I am working with human and rat gene sets. From a list of ensembl gene IDs, I want to retrieve columns of attributes via biomaRt. With about 4000 genes, the process runs very slowly (30 minutes). I can save the R object and use it for next times. But is there anyway for me to download a whole package of gene annotation information with gen ontology, RFAM, PFAM, Interpro, etc? In particular, I am interested in downloading the following attitutes.
This is a snippet for what I am trying to do:
library(biomaRt)
#Example of 20 gene ids.
ensids <- c(
'ENSRNOG00000000001',
'ENSRNOG00000000009',
'ENSRNOG00000000040',
'ENSRNOG00000000055',
'ENSRNOG00000000082',
'ENSRNOG00000000091',
'ENSRNOG00000000129',
'ENSRNOG00000000137',
'ENSRNOG00000000138',
'ENSRNOG00000000142',
'ENSRNOG00000000156',
'ENSRNOG00000000187',
'ENSRNOG00000000196',
'ENSRNOG00000000231',
'ENSRNOG00000000233',
'ENSRNOG00000000239',
'ENSRNOG00000000277',
'ENSRNOG00000000288',
'ENSRNOG00000000307',
'ENSRNOG00000000321')
m <- useMart(biomart = "ENSEMBL_MART_ENSEMBL", dataset = "rnorvegicus_gene_ensembl")

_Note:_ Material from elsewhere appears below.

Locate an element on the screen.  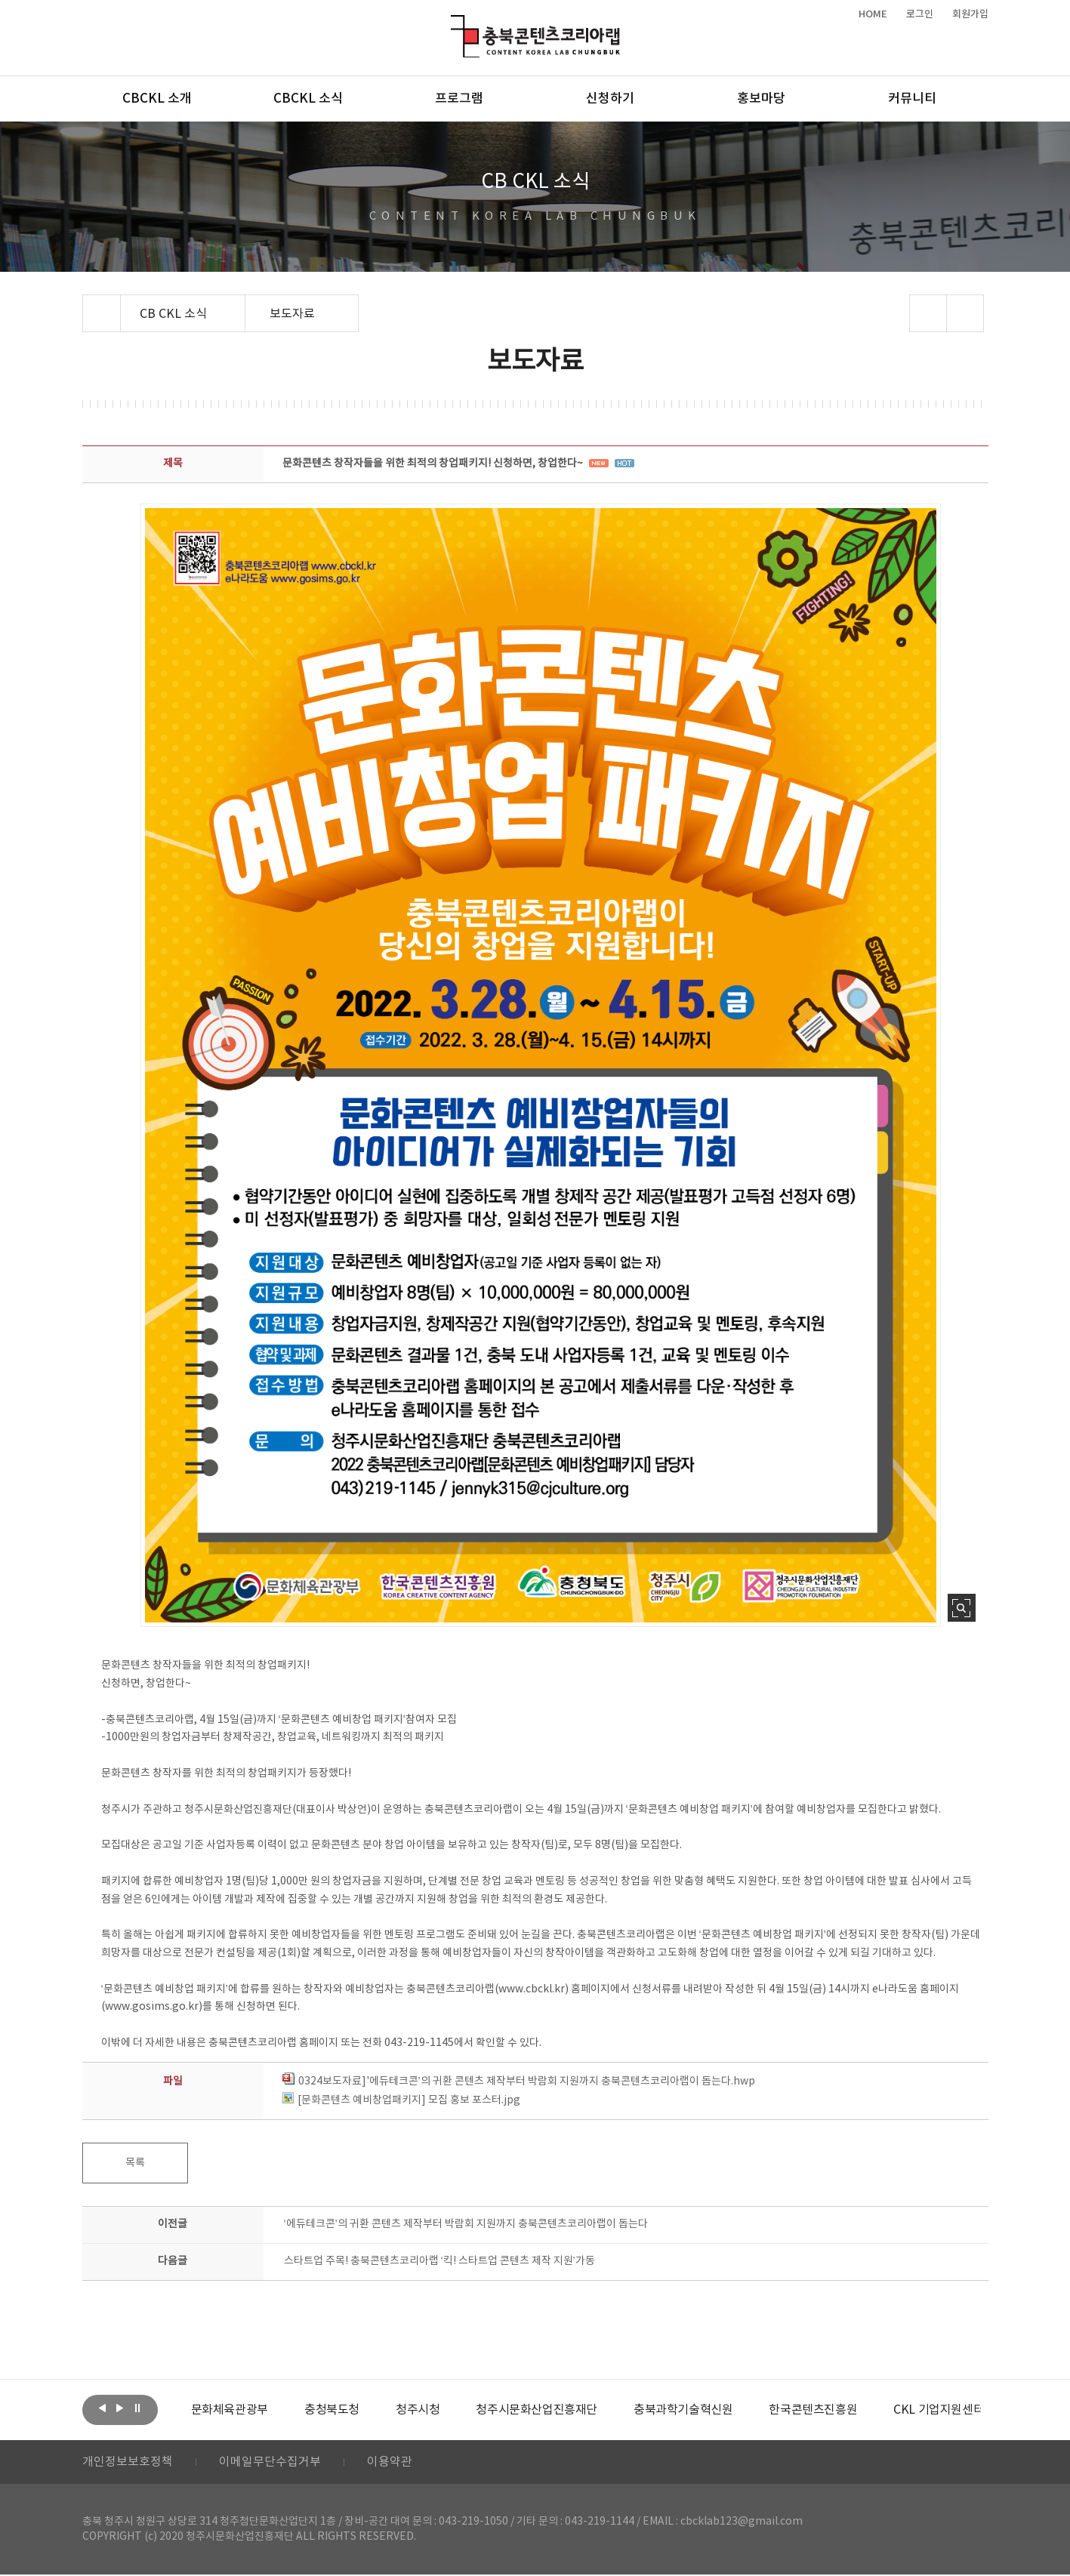
사진 확대보기 is located at coordinates (961, 1607).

enstable <- getBM(mart = m, attributes = c('ensembl_gene_id','gene_biotype',
'external_gene_name', 'superfamily',
'family', 'go_id','goslim_goa_accession',
'rfam', 'pirsf','interpro','tigrfam'),
filters = c('ensembl_gene_id'), values = ensids)
Even though the first time download may take more time, but I see much greater benefits of subsequent uses: leave the ensembl server unstressed with repeated queries, shorter runtime, and internet independent.